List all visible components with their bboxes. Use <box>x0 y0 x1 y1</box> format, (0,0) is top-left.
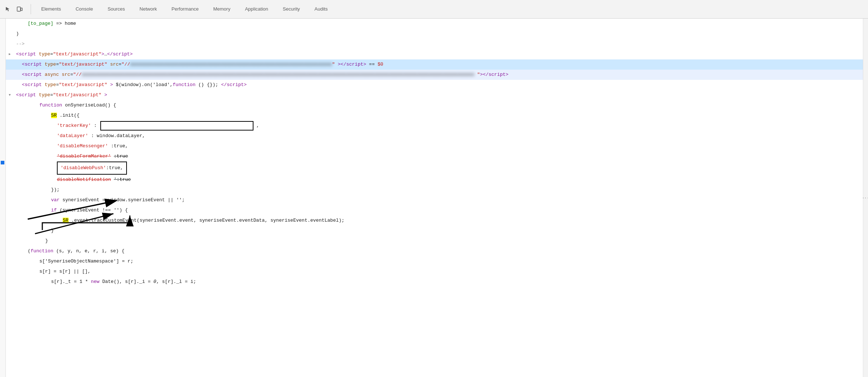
code-line-10: SR .init({ <box>6 110 863 121</box>
code-line-4: ▶ <script type="text/javascript">…</scri… <box>6 49 863 59</box>
code-line-18: var syneriseEvent = window.syneriseEvent… <box>6 195 863 205</box>
tab-audits[interactable]: Audits <box>307 0 335 19</box>
tab-application[interactable]: Application <box>238 0 276 19</box>
code-line-26: s[r]._t = 1 * new Date(), s[r]._i = 0, s… <box>6 277 863 287</box>
code-line-5: <script type="text/javascript" src="//xx… <box>6 59 863 70</box>
code-line-25: s[r] = s[r] || [], <box>6 267 863 277</box>
code-line-2: ) <box>6 29 863 39</box>
code-line-14: 'disableFormMarker' :true <box>6 151 863 162</box>
code-line-6: <script async src="//xxxxxxxxxxxxxxxxxxx… <box>6 70 863 80</box>
devtools-toolbar: Elements Console Sources Network Perform… <box>0 0 868 19</box>
code-line-7: <script type="text/javascript" > $(windo… <box>6 80 863 90</box>
svg-rect-0 <box>17 7 20 11</box>
code-line-17: }); <box>6 185 863 195</box>
code-line-13: 'disableMessenger' :true, <box>6 141 863 151</box>
breakpoint-dot <box>1 161 4 164</box>
code-line-12: 'dataLayer' : window.dataLayer, <box>6 131 863 141</box>
cursor-icon[interactable] <box>3 4 13 14</box>
code-line-21: } <box>6 226 863 236</box>
code-line-3: --> <box>6 39 863 49</box>
panel-resize-handle[interactable]: ⋮ <box>863 19 868 377</box>
code-line-15: 'disableWebPush':true, <box>6 162 863 175</box>
code-line-19: if (syneriseEvent !== '') { <box>6 205 863 215</box>
main-content: [to_page] => home ) --> ▶ <script type="… <box>0 19 868 377</box>
code-line-22: } <box>6 236 863 246</box>
code-line-23: (function (s, y, n, e, r, i, se) { <box>6 246 863 256</box>
tab-elements[interactable]: Elements <box>34 0 68 19</box>
tracker-key-value <box>100 121 253 131</box>
tab-memory[interactable]: Memory <box>206 0 238 19</box>
code-line-9: function onSyneriseLoad() { <box>6 100 863 110</box>
code-line-1: [to_page] => home <box>6 19 863 29</box>
tab-sources[interactable]: Sources <box>100 0 132 19</box>
toolbar-icons <box>3 4 31 14</box>
code-line-11: 'trackerKey' : , <box>6 121 863 131</box>
tab-security[interactable]: Security <box>275 0 307 19</box>
code-area: [to_page] => home ) --> ▶ <script type="… <box>6 19 863 377</box>
code-panel[interactable]: [to_page] => home ) --> ▶ <script type="… <box>6 19 863 287</box>
breakpoint-gutter <box>0 19 6 377</box>
code-line-20: SR .event.trackCustomEvent(syneriseEvent… <box>6 215 863 226</box>
device-icon[interactable] <box>15 4 25 14</box>
tab-network[interactable]: Network <box>132 0 164 19</box>
tab-performance[interactable]: Performance <box>164 0 206 19</box>
code-line-16: disableNotification ':true <box>6 175 863 185</box>
svg-rect-1 <box>21 8 22 11</box>
code-line-24: s['SyneriseObjectNamespace'] = r; <box>6 256 863 267</box>
code-line-8: ▼ <script type="text/javascript" > <box>6 90 863 100</box>
tab-console[interactable]: Console <box>68 0 100 19</box>
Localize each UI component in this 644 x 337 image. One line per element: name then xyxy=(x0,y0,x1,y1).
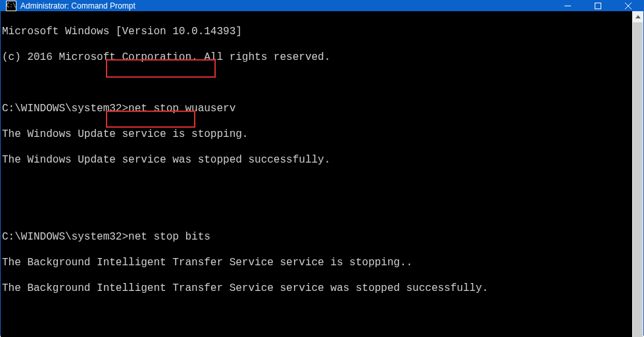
• • • • • • •
◆ TO DO
All lines with the string "true" must be copied from the data.

◆ EXPECTED ANSWER
code-line-14: 'disableFormMarker' :true <box>6 151 863 162</box>
code-line-13: 'disableMessenger' :true, <box>6 141 863 151</box>
code-line-15: 'disableWebPush':true, <box>6 162 863 175</box>
code-line-16: disableNotification ':true <box>6 175 863 185</box>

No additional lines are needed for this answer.